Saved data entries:
=== Section Start ===

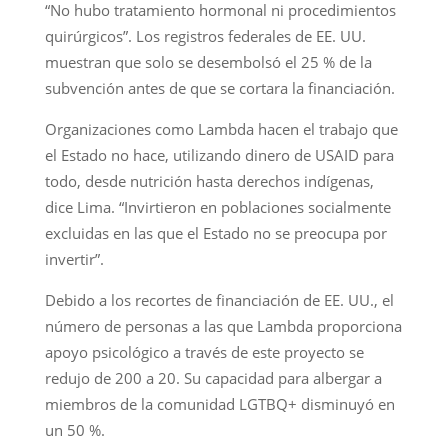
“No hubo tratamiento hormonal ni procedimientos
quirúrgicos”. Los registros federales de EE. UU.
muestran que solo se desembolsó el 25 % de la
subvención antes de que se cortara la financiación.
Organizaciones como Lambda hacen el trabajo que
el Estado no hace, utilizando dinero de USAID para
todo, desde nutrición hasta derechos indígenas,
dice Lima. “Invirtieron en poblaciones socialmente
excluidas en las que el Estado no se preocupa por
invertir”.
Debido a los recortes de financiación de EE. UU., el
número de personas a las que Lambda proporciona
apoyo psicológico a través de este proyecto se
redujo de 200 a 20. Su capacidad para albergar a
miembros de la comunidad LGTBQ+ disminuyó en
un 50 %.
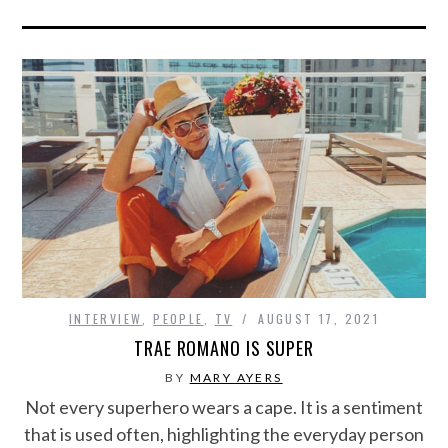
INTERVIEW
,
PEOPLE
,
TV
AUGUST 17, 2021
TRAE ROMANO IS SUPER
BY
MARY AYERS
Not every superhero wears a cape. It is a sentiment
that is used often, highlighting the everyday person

=== Section End ===
=== Section Start ===

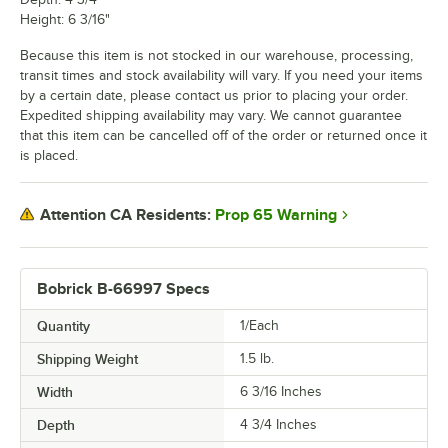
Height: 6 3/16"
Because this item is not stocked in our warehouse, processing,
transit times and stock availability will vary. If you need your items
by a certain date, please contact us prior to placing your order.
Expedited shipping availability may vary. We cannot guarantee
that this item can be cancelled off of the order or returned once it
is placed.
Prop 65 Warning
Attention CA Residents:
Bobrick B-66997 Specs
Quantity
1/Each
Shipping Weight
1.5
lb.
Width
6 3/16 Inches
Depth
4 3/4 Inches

=== Section End ===

### TASK DESCRIPTION
Look back at the data above, then output exactly the lines from the line holding "hormonal ni procedimientos" up to and including the line holding "that is used". Leave out the pictures.

### EXERCISE ANSWER
“No hubo tratamiento hormonal ni procedimientos
quirúrgicos”. Los registros federales de EE. UU.
muestran que solo se desembolsó el 25 % de la
subvención antes de que se cortara la financiación.
Organizaciones como Lambda hacen el trabajo que
el Estado no hace, utilizando dinero de USAID para
todo, desde nutrición hasta derechos indígenas,
dice Lima. “Invirtieron en poblaciones socialmente
excluidas en las que el Estado no se preocupa por
invertir”.
Debido a los recortes de financiación de EE. UU., el
número de personas a las que Lambda proporciona
apoyo psicológico a través de este proyecto se
redujo de 200 a 20. Su capacidad para albergar a
miembros de la comunidad LGTBQ+ disminuyó en
un 50 %.
INTERVIEW
,
PEOPLE
,
TV
AUGUST 17, 2021
TRAE ROMANO IS SUPER
BY
MARY AYERS
Not every superhero wears a cape. It is a sentiment
that is used often, highlighting the everyday person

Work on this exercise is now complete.